▼
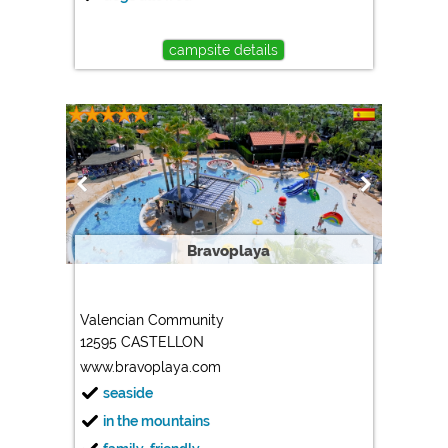
campsite details
Bravoplaya
Valencian Community
12595 CASTELLON
www.bravoplaya.com
seaside
in the mountains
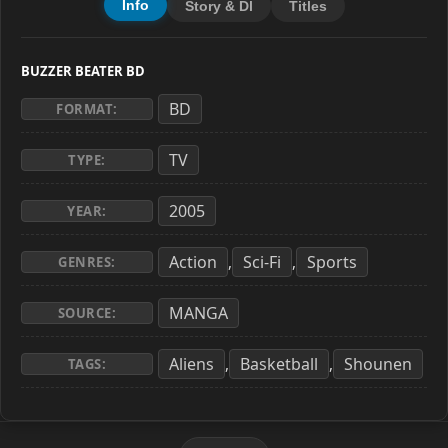
Info
Story & Dl
Titles
BUZZER BEATER BD
BD
FORMAT:
TV
TYPE:
2005
YEAR:
Action
Sci-Fi
Sports
,
,
GENRES:
MANGA
SOURCE:
Aliens
Basketball
Shounen
,
,
TAGS:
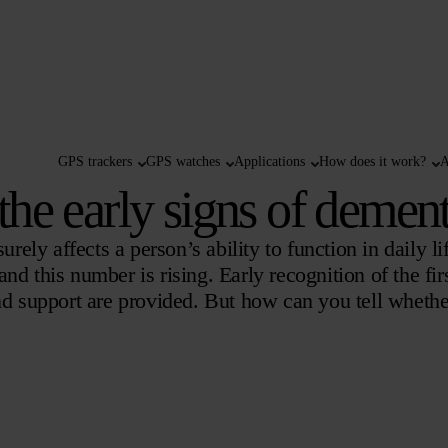
GPS trackers
GPS watches
Applications
How does it work?
A
he early signs of dement
rely affects a person’s ability to function in daily li
d this number is rising. Early recognition of the firs
and support are provided. But how can you tell wheth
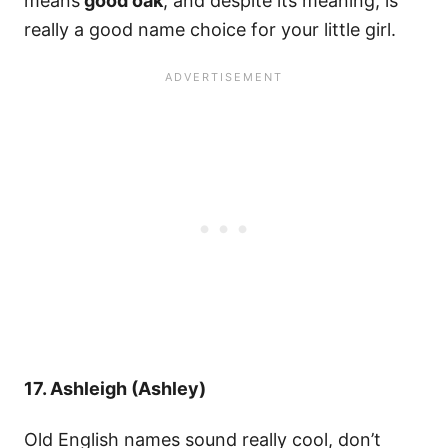
means
good oak
, and despite its meaning, is
really a good name choice for your little girl.
17. Ashleigh (Ashley)
Old English names sound really cool, don’t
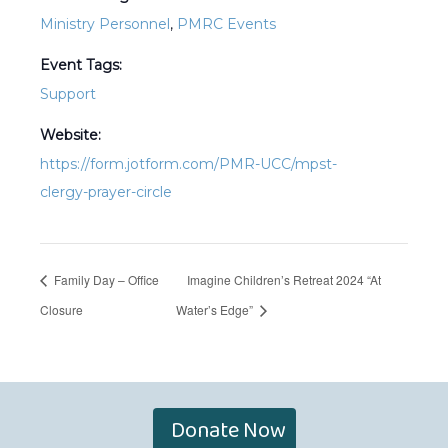
Ministry Personnel
,
PMRC Events
Event Tags:
Support
Website:
https://form.jotform.com/PMR-UCC/mpst-
clergy-prayer-circle
Family Day – Office
Imagine Children’s Retreat 2024 “At
Closure
Water’s Edge”
Donate Now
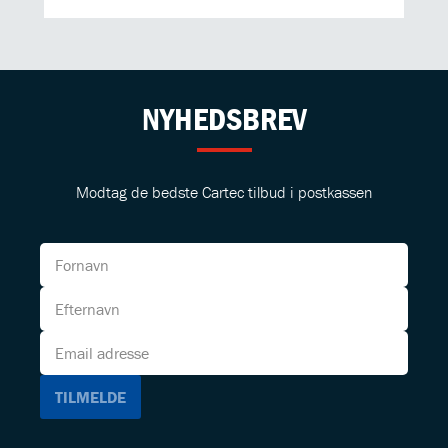
NYHEDSBREV
Modtag de bedste Cartec tilbud i postkassen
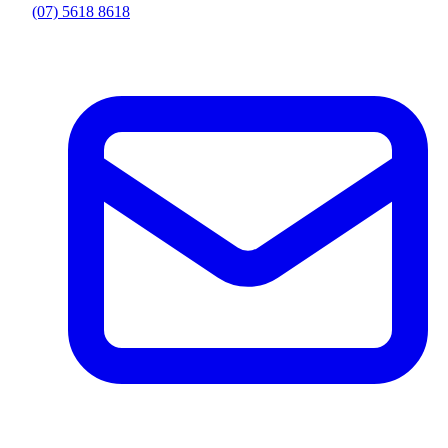
(07) 5618 8618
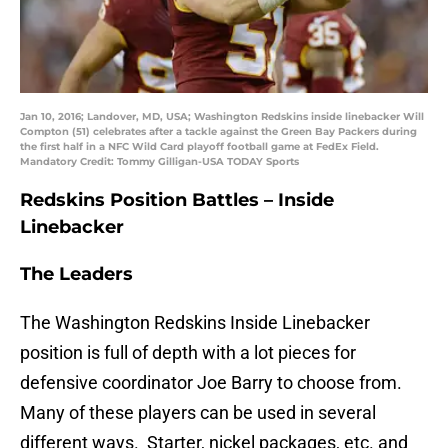
Jan 10, 2016; Landover, MD, USA; Washington Redskins inside linebacker Will
Compton (51) celebrates after a tackle against the Green Bay Packers during
the first half in a NFC Wild Card playoff football game at FedEx Field.
Mandatory Credit: Tommy Gilligan-USA TODAY Sports
Redskins Position Battles – Inside
Linebacker
The Leaders
The Washington Redskins Inside Linebacker
position is full of depth with a lot pieces for
defensive coordinator Joe Barry to choose from.
Many of these players can be used in several
different ways. Starter, nickel packages, etc. and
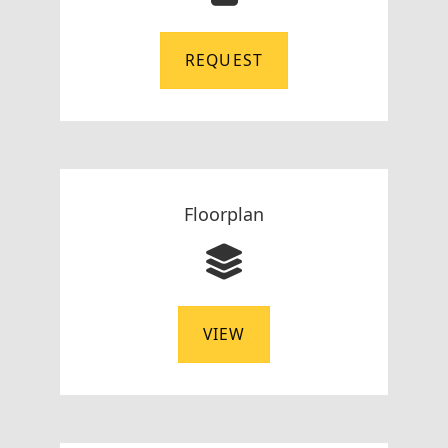
REQUEST
Floorplan
VIEW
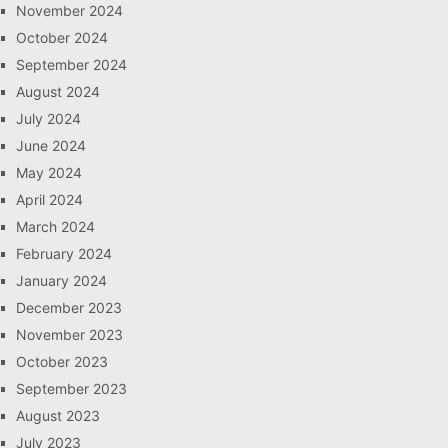
November 2024
October 2024
September 2024
August 2024
July 2024
June 2024
May 2024
April 2024
March 2024
February 2024
January 2024
December 2023
November 2023
October 2023
September 2023
August 2023
July 2023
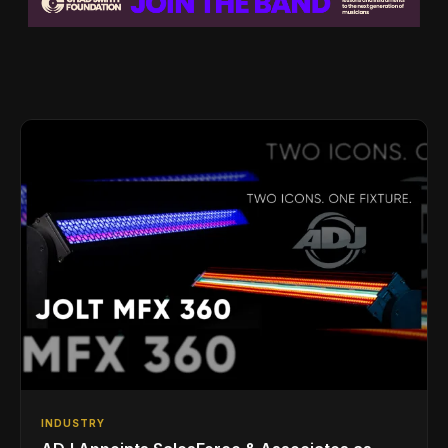
INDUSTRY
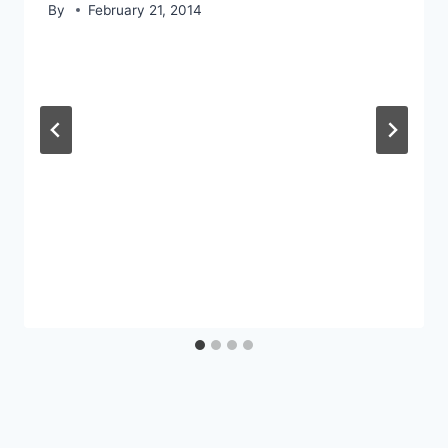
By
February 21, 2014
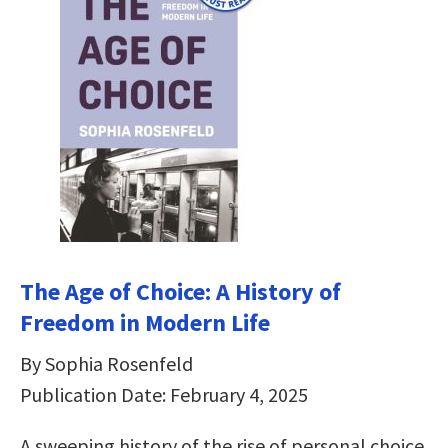
The Age of Choice: A History of
Freedom in Modern Life
By Sophia Rosenfeld
Publication Date: February 4, 2025
A sweeping history of the rise of personal choice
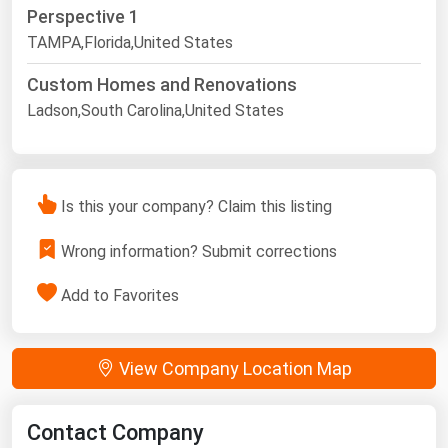
Perspective 1
TAMPA,Florida,United States
Custom Homes and Renovations
Ladson,South Carolina,United States
Is this your company? Claim this listing
Wrong information? Submit corrections
Add to Favorites
View Company Location Map
Contact Company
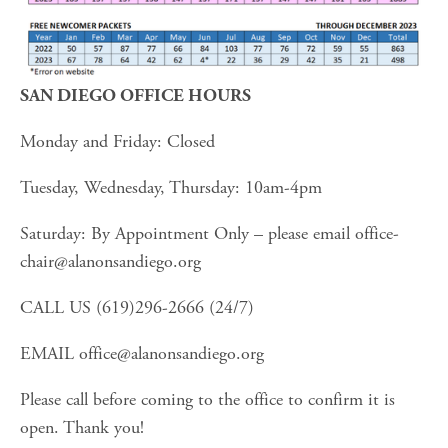
SAN DIEGO OFFICE HOURS
Monday and Friday: Closed
Tuesday, Wednesday, Thursday: 10am-4pm
Saturday: By Appointment Only – please email 
office-
chair@alanonsandiego.org
CALL US (619)296-2666 (24/7)
EMAIL 
office@alanonsandiego.org
Please call before coming to the office to confirm it is 
open. Thank you!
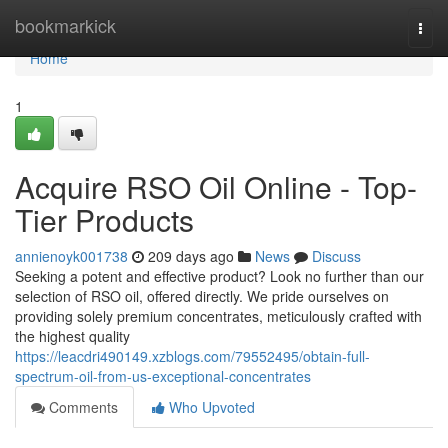
Home
bookmarkick
Togg
navi
Home
1
Acquire RSO Oil Online - Top-
Tier Products
annienoyk001738
209 days ago
News
Discuss
Seeking a potent and effective product? Look no further than our
selection of RSO oil, offered directly. We pride ourselves on
providing solely premium concentrates, meticulously crafted with
the highest quality
https://leacdri490149.xzblogs.com/79552495/obtain-full-
spectrum-oil-from-us-exceptional-concentrates
Comments
Who Upvoted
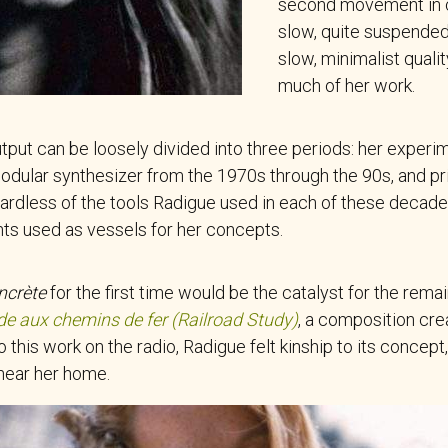
second movement in cl
slow, quite suspended. 
slow, minimalist quali
much of her work.
tput can be loosely divided into three periods: her experi
ular synthesizer from the 1970s through the 90s, and pr
gardless of the tools Radigue used in each of these decades
ts used as vessels for her concepts.
ncrète
for the first time would be the catalyst for the rema
de aux chemins de fer (Railroad Study)
, a composition cr
to this work on the radio, Radigue felt kinship to its concep
 near her home.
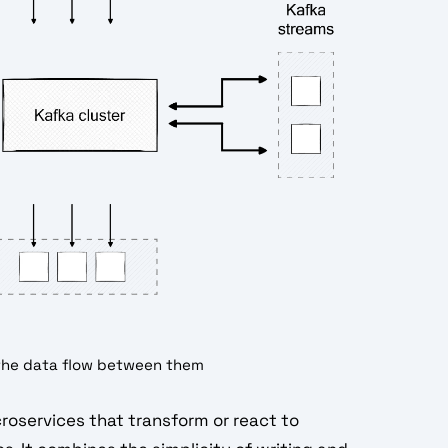
the data flow between them
icroservices that transform or react to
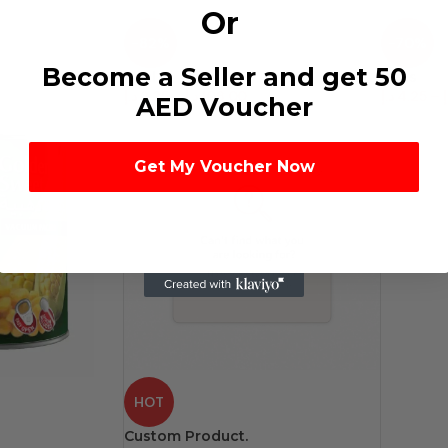
Or
-82%
-70%
Become a Seller and get 50
Foul
Peas
د.إ
2.25
–
د.إ
108.00
د.إ
4.25
–
د
AED Voucher
Get My Voucher Now
HOT
Custom Product.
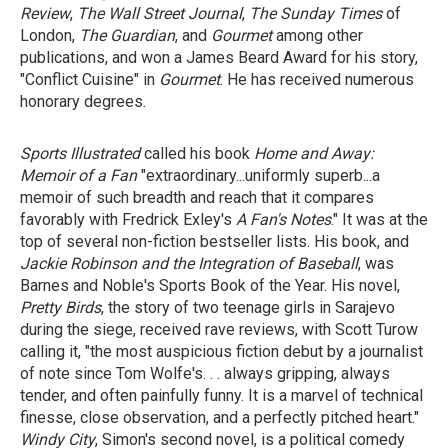
Review
,
The Wall Street Journal
,
The Sunday Times
of
London,
The Guardian
, and
Gourmet
among other
publications, and won a James Beard Award for his story,
"Conflict Cuisine" in
Gourmet
. He has received numerous
honorary degrees.
Sports Illustrated
called his book
Home and Away:
Memoir of a Fan
"extraordinary...uniformly superb...a
memoir of such breadth and reach that it compares
favorably with Fredrick Exley's
A Fan's Notes
." It was at the
top of several non-fiction bestseller lists. His book, and
Jackie Robinson
and
the Integration of Baseball
, was
Barnes and Noble's Sports Book of the Year. His novel,
Pretty Birds
, the story of two teenage girls in Sarajevo
during the siege, received rave reviews, with Scott Turow
calling it, "the most auspicious fiction debut by a journalist
of note since Tom Wolfe's. . . always gripping, always
tender, and often painfully funny. It is a marvel of technical
finesse, close observation, and a perfectly pitched heart."
Windy City
, Simon's second novel, is a political comedy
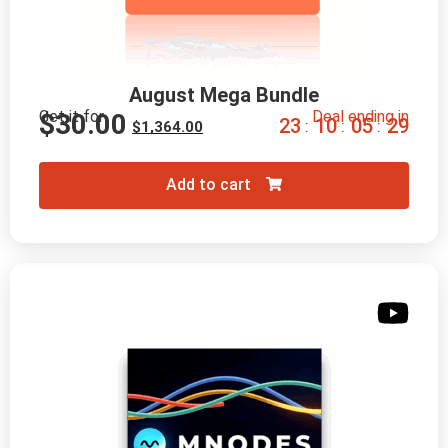
August Mega Bundle
Get it for
Deal ending in
$
30.00
2
3
1
0
0
5
2
8
:
:
:
$
1,364.00
Add to cart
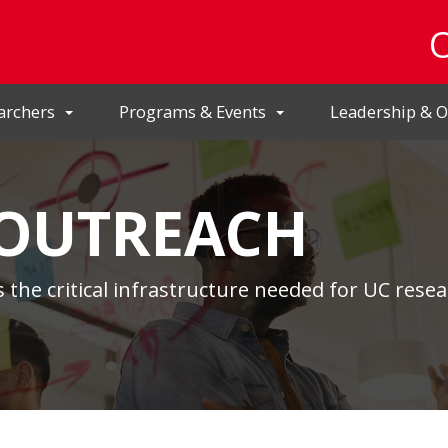
archers
Programs & Events
Leadership & O
 OUTREACH
 the critical infrastructure needed for UC resea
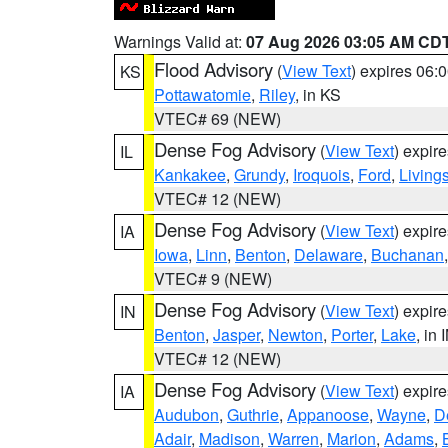
Warnings Valid at:
07 Aug 2026 03:05 AM CD
Flood Advisory
(
View Text
) expires 06
KS
Pottawatomie
,
Riley
, in KS
VTEC# 69 (NEW)
Dense Fog Advisory
(
View Text
) expir
IL
Kankakee
,
Grundy
,
Iroquois
,
Ford
,
Living
VTEC# 12 (NEW)
Dense Fog Advisory
(
View Text
) expir
IA
Iowa
,
Linn
,
Benton
,
Delaware
,
Buchanan
VTEC# 9 (NEW)
Dense Fog Advisory
(
View Text
) expir
IN
Benton
,
Jasper
,
Newton
,
Porter
,
Lake
, in 
VTEC# 12 (NEW)
Dense Fog Advisory
(
View Text
) expir
IA
Audubon
,
Guthrie
,
Appanoose
,
Wayne
,
D
Adair
,
Madison
,
Warren
,
Marion
,
Adams
,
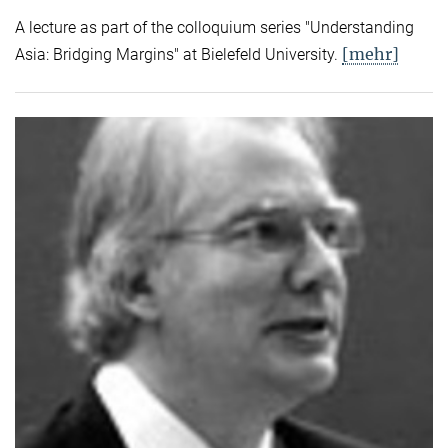
A lecture as part of the colloquium series "Understanding
[mehr]
Asia: Bridging Margins" at Bielefeld University.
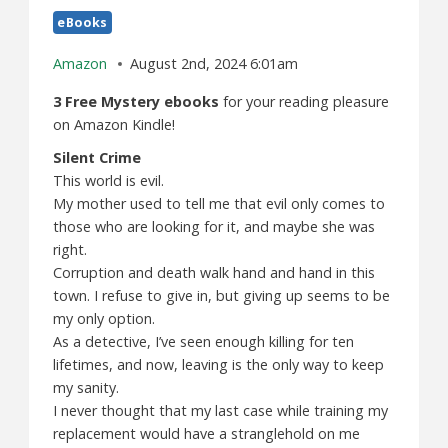
eBooks
Amazon
August 2nd, 2024 6:01am
3 Free Mystery ebooks
for your reading pleasure
on Amazon Kindle!
Silent Crime
This world is evil.
My mother used to tell me that evil only comes to
those who are looking for it, and maybe she was
right.
Corruption and death walk hand and hand in this
town. I refuse to give in, but giving up seems to be
my only option.
As a detective, I’ve seen enough killing for ten
lifetimes, and now, leaving is the only way to keep
my sanity.
I never thought that my last case while training my
replacement would have a stranglehold on me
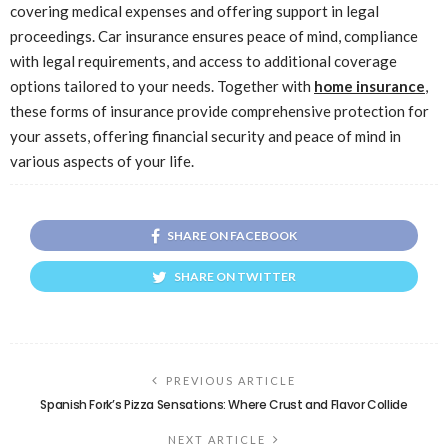
covering medical expenses and offering support in legal
proceedings. Car insurance ensures peace of mind, compliance
with legal requirements, and access to additional coverage
options tailored to your needs. Together with
home insurance
,
these forms of insurance provide comprehensive protection for
your assets, offering financial security and peace of mind in
various aspects of your life.
SHARE ON FACEBOOK
SHARE ON TWITTER
PREVIOUS ARTICLE
Spanish Fork’s Pizza Sensations: Where Crust and Flavor Collide
NEXT ARTICLE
▲
● EXERCISE INSTRUCTIONS: Will you restate every entry word for word and omit the images?

● RESPONSE:
campsite details
Bravoplaya
Valencian Community
12595 CASTELLON
www.bravoplaya.com
seaside
in the mountains
Info
Story & Dl
Titles
BUZZER BEATER BD
BD
FORMAT:
TV
TYPE:
2005
YEAR:
Action
Sci-Fi
Sports
,
,
GENRES:
MANGA
SOURCE:
Aliens
Basketball
Shounen
,
,
TAGS:
GPS trackers
GPS watches
Applications
How does it work?
A
he early signs of dement
rely affects a person’s ability to function in daily li
d this number is rising. Early recognition of the firs
and support are provided. But how can you tell wheth
means
good oak
, and despite its meaning, is
really a good name choice for your little girl.
17. Ashleigh (Ashley)
Old English names sound really cool, don’t
Ministry Personnel
,
PMRC Events
Event Tags:
Support
Website:
https://form.jotform.com/PMR-UCC/mpst-
clergy-prayer-circle
Family Day – Office
Imagine Children’s Retreat 2024 “At
Closure
Water’s Edge”
Donate Now
NYHEDSBREV
Modtag de bedste Cartec tilbud i postkassen
(07) 5618 8618
Jan 10, 2016; Landover, MD, USA; Washington Redskins inside linebacker Will
Compton (51) celebrates after a tackle against the Green Bay Packers during
the first half in a NFC Wild Card playoff football game at FedEx Field.
Mandatory Credit: Tommy Gilligan-USA TODAY Sports
Redskins Position Battles – Inside
Linebacker
The Leaders
The Washington Redskins Inside Linebacker
position is full of depth with a lot pieces for
defensive coordinator Joe Barry to choose from.
Many of these players can be used in several
different ways. Starter, nickel packages, etc. and
REQUEST
Floorplan
VIEW
November 2024
October 2024
September 2024
August 2024
July 2024
June 2024
May 2024
April 2024
March 2024
February 2024
January 2024
December 2023
November 2023
October 2023
September 2023
August 2023
July 2023
INDUSTRY
By
February 21, 2014
The Age of Choice: A History of
Freedom in Modern Life
By Sophia Rosenfeld
Publication Date: February 4, 2025
A sweeping history of the rise of personal choice
Perspective 1
TAMPA,Florida,United States
Custom Homes and Renovations
Ladson,South Carolina,United States
Is this your company? Claim this listing
Wrong information? Submit corrections
Add to Favorites
View Company Location Map
Contact Company
SAN DIEGO OFFICE HOURS
Monday and Friday: Closed
Tuesday, Wednesday, Thursday: 10am-4pm
Saturday: By Appointment Only – please email 
office-
chair@alanonsandiego.org
CALL US (619)296-2666 (24/7)
EMAIL 
office@alanonsandiego.org
Please call before coming to the office to confirm it is 
open. Thank you!
Home
bookmarkick
Togg
navi
Home
1
Acquire RSO Oil Online - Top-
Tier Products
annienoyk001738
209 days ago
News
Discuss
Seeking a potent and effective product? Look no further than our
selection of RSO oil, offered directly. We pride ourselves on
providing solely premium concentrates, meticulously crafted with
the highest quality
https://leacdri490149.xzblogs.com/79552495/obtain-full-
spectrum-oil-from-us-exceptional-concentrates
Comments
Who Upvoted
second movement in cl
slow, quite suspended. 
slow, minimalist quali
much of her work.
tput can be loosely divided into three periods: her experi
ular synthesizer from the 1970s through the 90s, and pr
gardless of the tools Radigue used in each of these decades
ts used as vessels for her concepts.
ncrète
for the first time would be the catalyst for the rema
de aux chemins de fer (Railroad Study)
, a composition cr
to this work on the radio, Radigue felt kinship to its concep
 near her home.
the data flow between them
icroservices that transform or react to
Or
-82%
-70%
Become a Seller and get 50
Foul
Peas
د.إ
2.25
–
د.إ
108.00
د.إ
4.25
–
د
AED Voucher
Get My Voucher Now
HOT
Custom Product.
Review
,
The Wall Street Journal
,
The Sunday Times
of
London,
The Guardian
, and
Gourmet
among other
publications, and won a James Beard Award for his story,
"Conflict Cuisine" in
Gourmet
. He has received numerous
honorary degrees.
Sports Illustrated
called his book
Home and Away:
Memoir of a Fan
"extraordinary...uniformly superb...a
memoir of such breadth and reach that it compares
favorably with Fredrick Exley's
A Fan's Notes
." It was at the
top of several non-fiction bestseller lists. His book, and
Jackie Robinson
and
the Integration of Baseball
, was
Barnes and Noble's Sports Book of the Year. His novel,
Pretty Birds
, the story of two teenage girls in Sarajevo
during the siege, received rave reviews, with Scott Turow
calling it, "the most auspicious fiction debut by a journalist
of note since Tom Wolfe's. . . always gripping, always
tender, and often painfully funny. It is a marvel of technical
finesse, close observation, and a perfectly pitched heart."
Windy City
, Simon's second novel, is a political comedy
August Mega Bundle
Get it for
Deal ending in
$
30.00
2
3
1
0
0
5
2
8
:
:
:
$
1,364.00
Add to cart
archers
Programs & Events
Leadership & O
 OUTREACH
 the critical infrastructure needed for UC resea
Warnings Valid at:
07 Aug 2026 03:05 AM CD
Flood Advisory
(
View Text
) expires 06
KS
Pottawatomie
,
Riley
, in KS
VTEC# 69 (NEW)
Dense Fog Advisory
(
View Text
) expir
IL
Kankakee
,
Grundy
,
Iroquois
,
Ford
,
Living
VTEC# 12 (NEW)
Dense Fog Advisory
(
View Text
) expir
IA
Iowa
,
Linn
,
Benton
,
Delaware
,
Buchanan
VTEC# 9 (NEW)
Dense Fog Advisory
(
View Text
) expir
IN
Benton
,
Jasper
,
Newton
,
Porter
,
Lake
, in 
VTEC# 12 (NEW)
Dense Fog Advisory
(
View Text
) expir
IA
Audubon
,
Guthrie
,
Appanoose
,
Wayne
,
D
Adair
,
Madison
,
Warren
,
Marion
,
Adams
,
A lecture as part of the colloquium series "Understanding
[mehr]
Asia: Bridging Margins" at Bielefeld University.
eBooks
Amazon
August 2nd, 2024 6:01am
3 Free Mystery ebooks
for your reading pleasure
on Amazon Kindle!
Silent Crime
This world is evil.
My mother used to tell me that evil only comes to
those who are looking for it, and maybe she was
right.
Corruption and death walk hand and hand in this
town. I refuse to give in, but giving up seems to be
my only option.
As a detective, I’ve seen enough killing for ten
lifetimes, and now, leaving is the only way to keep
my sanity.
I never thought that my last case while training my
replacement would have a stranglehold on me
covering medical expenses and offering support in legal
proceedings. Car insurance ensures peace of mind, compliance
with legal requirements, and access to additional coverage
options tailored to your needs. Together with
home insurance
,
these forms of insurance provide comprehensive protection for
your assets, offering financial security and peace of mind in
various aspects of your life.
SHARE ON FACEBOOK
SHARE ON TWITTER
PREVIOUS ARTICLE
Spanish Fork’s Pizza Sensations: Where Crust and Flavor Collide
NEXT ARTICLE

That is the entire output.